**What the task asks:** Copy each line of the entries that includes the word "button".

**Task material:**

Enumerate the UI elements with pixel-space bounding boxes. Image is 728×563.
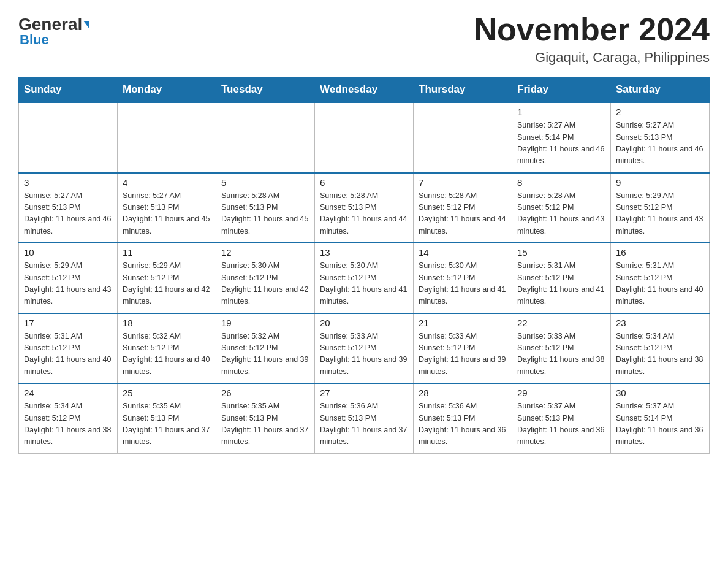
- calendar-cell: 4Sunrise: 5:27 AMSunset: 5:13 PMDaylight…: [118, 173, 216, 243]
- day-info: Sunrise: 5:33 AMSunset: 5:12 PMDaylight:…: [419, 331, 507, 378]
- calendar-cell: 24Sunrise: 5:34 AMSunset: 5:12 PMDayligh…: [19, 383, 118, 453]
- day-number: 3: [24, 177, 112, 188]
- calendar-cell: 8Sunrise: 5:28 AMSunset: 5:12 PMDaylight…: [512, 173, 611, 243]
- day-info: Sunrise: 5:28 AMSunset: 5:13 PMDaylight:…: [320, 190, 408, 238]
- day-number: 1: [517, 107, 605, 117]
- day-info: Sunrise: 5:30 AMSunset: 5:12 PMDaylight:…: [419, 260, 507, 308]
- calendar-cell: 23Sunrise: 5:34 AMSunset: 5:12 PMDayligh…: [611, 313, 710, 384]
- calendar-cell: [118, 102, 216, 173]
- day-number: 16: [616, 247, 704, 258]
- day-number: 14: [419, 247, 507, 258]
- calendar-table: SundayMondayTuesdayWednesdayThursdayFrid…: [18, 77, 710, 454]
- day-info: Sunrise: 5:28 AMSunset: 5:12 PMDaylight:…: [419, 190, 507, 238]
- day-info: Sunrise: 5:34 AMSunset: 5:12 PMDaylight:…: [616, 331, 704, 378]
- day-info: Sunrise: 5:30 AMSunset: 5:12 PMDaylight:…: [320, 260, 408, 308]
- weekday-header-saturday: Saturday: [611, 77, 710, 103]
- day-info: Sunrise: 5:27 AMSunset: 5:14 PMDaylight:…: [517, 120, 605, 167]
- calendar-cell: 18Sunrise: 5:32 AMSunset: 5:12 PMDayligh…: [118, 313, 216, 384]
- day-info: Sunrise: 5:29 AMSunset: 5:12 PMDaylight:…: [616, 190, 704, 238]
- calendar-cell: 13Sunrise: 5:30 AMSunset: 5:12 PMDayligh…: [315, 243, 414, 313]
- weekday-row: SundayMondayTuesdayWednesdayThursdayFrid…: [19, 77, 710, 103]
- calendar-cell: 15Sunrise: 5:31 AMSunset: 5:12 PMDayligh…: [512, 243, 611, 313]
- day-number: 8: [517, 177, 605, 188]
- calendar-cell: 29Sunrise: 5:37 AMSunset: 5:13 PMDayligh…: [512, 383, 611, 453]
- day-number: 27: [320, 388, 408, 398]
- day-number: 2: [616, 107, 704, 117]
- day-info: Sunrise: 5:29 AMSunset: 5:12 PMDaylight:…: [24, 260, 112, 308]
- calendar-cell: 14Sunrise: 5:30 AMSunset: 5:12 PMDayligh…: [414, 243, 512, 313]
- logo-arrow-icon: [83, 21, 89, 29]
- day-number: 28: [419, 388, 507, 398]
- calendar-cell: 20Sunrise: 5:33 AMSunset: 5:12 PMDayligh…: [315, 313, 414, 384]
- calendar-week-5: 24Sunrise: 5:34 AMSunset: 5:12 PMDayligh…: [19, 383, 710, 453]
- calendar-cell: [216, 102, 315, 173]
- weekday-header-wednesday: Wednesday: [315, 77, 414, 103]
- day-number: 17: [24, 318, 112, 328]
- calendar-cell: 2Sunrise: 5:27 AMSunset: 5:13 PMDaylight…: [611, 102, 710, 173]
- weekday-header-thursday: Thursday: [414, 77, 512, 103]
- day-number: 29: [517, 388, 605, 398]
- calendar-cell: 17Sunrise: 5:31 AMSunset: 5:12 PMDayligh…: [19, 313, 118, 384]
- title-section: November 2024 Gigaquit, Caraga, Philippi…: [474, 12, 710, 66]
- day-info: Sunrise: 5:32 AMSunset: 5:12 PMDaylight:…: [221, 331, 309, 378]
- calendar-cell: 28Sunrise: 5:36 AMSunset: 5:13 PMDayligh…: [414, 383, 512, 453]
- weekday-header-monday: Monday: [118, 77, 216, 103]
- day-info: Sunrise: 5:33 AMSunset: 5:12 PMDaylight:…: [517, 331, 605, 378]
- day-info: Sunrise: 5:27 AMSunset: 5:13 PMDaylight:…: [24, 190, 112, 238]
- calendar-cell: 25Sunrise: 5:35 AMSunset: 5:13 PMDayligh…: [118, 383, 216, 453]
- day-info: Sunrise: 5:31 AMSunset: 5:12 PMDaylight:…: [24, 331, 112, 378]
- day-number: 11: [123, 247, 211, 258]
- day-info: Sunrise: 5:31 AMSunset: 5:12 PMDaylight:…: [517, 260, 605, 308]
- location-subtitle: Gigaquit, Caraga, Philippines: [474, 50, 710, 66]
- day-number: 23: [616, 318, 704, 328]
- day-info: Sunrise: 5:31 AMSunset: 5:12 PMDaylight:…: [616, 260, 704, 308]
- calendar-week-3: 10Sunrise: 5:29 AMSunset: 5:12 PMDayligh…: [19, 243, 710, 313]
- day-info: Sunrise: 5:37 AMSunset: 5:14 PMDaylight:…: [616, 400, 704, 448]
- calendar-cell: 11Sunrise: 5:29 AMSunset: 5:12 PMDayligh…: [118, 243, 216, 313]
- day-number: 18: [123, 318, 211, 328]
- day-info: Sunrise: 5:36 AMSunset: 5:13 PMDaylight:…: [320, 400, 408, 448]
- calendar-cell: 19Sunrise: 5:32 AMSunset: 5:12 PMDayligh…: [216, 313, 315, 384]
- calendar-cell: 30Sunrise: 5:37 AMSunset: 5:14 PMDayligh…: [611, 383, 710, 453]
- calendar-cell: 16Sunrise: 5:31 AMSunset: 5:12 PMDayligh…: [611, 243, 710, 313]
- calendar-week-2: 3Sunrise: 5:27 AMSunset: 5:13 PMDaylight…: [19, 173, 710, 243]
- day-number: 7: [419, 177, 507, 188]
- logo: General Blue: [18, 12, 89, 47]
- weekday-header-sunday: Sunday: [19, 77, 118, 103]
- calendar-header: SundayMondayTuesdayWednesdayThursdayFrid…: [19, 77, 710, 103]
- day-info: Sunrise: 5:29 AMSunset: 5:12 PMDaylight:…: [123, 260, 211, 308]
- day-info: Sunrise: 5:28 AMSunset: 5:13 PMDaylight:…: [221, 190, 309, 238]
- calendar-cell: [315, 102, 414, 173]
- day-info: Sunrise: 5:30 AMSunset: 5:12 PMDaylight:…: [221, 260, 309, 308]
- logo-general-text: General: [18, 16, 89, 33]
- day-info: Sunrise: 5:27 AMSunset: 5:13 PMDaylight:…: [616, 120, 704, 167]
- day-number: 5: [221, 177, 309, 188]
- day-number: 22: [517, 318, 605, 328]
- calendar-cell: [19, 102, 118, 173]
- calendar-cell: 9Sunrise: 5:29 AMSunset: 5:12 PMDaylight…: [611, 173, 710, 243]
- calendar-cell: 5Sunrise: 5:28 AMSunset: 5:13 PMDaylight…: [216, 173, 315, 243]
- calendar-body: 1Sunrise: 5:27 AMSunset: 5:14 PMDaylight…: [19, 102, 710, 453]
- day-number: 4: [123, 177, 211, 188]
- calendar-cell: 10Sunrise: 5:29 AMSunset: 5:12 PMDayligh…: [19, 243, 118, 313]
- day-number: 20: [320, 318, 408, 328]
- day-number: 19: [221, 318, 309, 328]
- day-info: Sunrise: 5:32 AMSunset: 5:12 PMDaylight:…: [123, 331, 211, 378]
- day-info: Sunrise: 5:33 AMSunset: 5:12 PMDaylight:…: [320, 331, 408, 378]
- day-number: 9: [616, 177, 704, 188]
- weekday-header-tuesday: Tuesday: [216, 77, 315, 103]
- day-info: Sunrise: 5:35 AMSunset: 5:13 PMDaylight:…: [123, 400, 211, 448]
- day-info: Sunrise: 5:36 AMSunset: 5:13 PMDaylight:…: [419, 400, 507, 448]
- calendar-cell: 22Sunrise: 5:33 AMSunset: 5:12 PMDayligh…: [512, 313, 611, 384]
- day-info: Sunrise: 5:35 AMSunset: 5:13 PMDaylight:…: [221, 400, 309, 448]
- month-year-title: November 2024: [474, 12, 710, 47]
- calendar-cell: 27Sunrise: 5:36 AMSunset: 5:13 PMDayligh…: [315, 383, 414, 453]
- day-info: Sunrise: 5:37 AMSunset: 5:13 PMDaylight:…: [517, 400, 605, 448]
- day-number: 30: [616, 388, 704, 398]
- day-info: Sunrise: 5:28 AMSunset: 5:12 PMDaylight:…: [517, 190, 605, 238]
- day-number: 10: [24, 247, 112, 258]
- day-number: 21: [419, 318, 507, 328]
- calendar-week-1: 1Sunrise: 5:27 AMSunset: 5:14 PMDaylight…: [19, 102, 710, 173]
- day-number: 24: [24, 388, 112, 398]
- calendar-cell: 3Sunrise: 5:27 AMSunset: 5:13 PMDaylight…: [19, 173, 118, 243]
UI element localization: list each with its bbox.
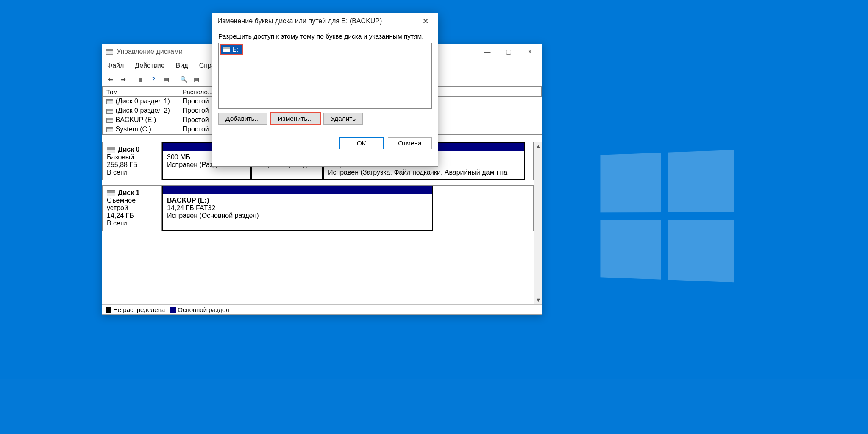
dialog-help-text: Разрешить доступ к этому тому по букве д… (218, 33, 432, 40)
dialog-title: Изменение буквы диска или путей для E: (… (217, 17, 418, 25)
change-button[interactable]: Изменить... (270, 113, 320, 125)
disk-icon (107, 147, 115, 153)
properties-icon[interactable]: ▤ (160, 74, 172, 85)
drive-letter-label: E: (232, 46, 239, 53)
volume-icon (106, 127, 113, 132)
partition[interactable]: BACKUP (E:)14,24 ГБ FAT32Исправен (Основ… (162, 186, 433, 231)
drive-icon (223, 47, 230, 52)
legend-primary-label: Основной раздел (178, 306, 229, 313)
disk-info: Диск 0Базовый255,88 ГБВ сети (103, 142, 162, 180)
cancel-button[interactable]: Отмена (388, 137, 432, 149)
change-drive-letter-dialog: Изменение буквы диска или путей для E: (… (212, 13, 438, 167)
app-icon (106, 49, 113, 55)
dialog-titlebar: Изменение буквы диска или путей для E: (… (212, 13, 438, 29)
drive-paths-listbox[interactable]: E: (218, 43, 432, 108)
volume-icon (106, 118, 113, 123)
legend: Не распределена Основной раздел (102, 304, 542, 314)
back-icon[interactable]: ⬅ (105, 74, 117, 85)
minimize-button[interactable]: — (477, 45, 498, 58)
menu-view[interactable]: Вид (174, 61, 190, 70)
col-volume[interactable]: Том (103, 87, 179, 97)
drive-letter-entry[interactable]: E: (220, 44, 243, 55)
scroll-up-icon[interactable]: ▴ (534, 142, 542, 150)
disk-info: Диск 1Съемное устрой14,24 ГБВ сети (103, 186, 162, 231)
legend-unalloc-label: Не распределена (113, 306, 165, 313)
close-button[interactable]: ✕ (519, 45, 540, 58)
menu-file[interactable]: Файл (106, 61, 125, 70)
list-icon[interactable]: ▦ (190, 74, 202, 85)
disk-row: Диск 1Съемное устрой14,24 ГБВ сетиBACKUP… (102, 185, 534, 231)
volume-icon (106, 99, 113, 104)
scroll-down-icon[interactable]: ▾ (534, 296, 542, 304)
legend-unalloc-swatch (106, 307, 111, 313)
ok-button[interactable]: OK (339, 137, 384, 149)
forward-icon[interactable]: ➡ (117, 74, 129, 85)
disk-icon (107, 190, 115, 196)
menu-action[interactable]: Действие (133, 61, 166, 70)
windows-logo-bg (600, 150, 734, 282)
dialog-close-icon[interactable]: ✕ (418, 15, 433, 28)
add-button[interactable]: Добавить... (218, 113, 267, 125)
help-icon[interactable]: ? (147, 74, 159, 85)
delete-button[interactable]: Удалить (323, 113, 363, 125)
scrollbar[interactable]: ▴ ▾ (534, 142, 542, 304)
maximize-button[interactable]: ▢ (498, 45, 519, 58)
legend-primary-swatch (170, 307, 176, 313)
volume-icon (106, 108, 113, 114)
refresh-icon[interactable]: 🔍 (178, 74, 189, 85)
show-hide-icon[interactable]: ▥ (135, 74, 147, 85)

**Task result:**
change-button[interactable]: Изменить... (270, 113, 320, 125)
cancel-button[interactable]: Отмена (388, 137, 432, 149)
minimize-button[interactable]: — (477, 45, 498, 58)
close-button[interactable]: ✕ (519, 45, 540, 58)
ok-button[interactable]: OK (339, 137, 384, 149)
add-button[interactable]: Добавить... (218, 113, 267, 125)
delete-button[interactable]: Удалить (323, 113, 363, 125)
maximize-button[interactable]: ▢ (498, 45, 519, 58)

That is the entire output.